In case someone is still interested in the patch - here it is.
The slowdown issue is solved in this version.  Given that it
significantly correlates with seccomp patch, I don't expect it to be
applied.  However, if anybody want to discuss it - I don't mind :)

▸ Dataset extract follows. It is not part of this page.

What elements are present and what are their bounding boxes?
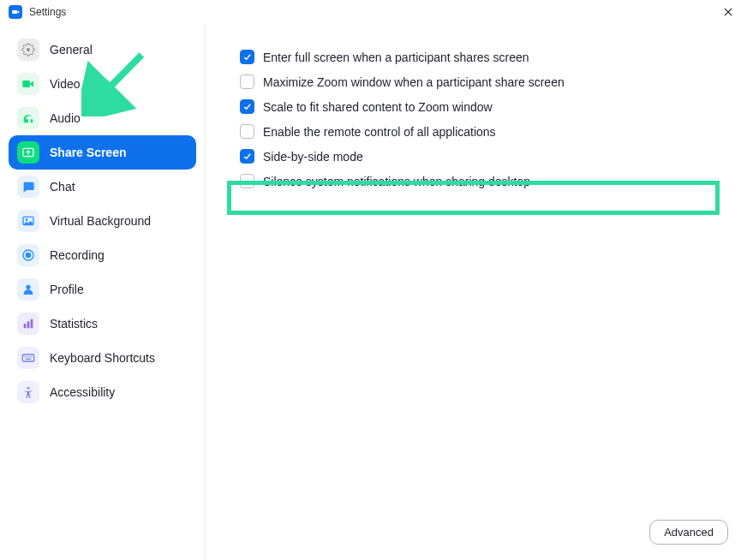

================================
Subject: [RFC v2] x86: restrict pid namespaces to 32 or 64 bit syscalls
From: Vasiliy Kulikov <segoon@openwall.com>

This patch allows x86-64 systems with 32 bit syscalls support to lock a
task to 32 or 64 bitness syscalls/tasks.  By denying rarely used
compatibility syscalls it reduces an attack surface for untrusted 
containers.

Two new prctl() commands are introduced: PR_BITNESS_LOCK_ON_EXEC and
PR_BITNESS_LOCK.  PR_BITNESS_LOCK immediately locks the current task to
the current bitness.  The restriction is inherited via fork() and cannot
be removed.  PR_BITNESS_LOCK_ON_EXEC locks the task on the next
execve() call.  It's possible to limit the next execve() to the bitness
of the executed binary or to the specific bitness.  If the specified
bitness differs from the binary bitness, execve() fails.  The flag is
cleared if execve() fails.

After the task is locked to some bitness (1) all syscalls of other bitness
cause sending SIGKILL and (2) loading ELF binaries of another bitness
(or non-ELF binfmt, except scripts) is prohibited (as if the
corresponding CONFIG_BINFMT_*=N).

v2 - Changed interface from sysctl locking a pid namespace to prctl()
     locking current task.
   - Used _TIF_WORK_SYSCALL_ENTRY macros to remove a slowdown of not
     locked tasks.

--
 arch/x86/ia32/ia32entry.S          |   10 +-
 arch/x86/include/asm/elf.h         |    6 +
 arch/x86/include/asm/ptrace.h      |    6 +
 arch/x86/include/asm/thread_info.h |   36 ++++++-
 arch/x86/kernel/Makefile           |    1 +
 arch/x86/kernel/entry_64.S         |    4 +-
 arch/x86/kernel/ptrace.c           |   11 ++-
 arch/x86/kernel/syscall_restrict.c |  200 ++++++++++++++++++++++++++++++++++++
 fs/binfmt_elf.c                    |    7 +-
 fs/binfmt_script.c                 |    2 +-
 fs/exec.c                          |   13 +++
 include/linux/prctl.h              |    3 +
 include/linux/sched.h              |    5 +
 kernel/sys.c                       |    6 +-
 14 files changed, 295 insertions(+), 15 deletions(-)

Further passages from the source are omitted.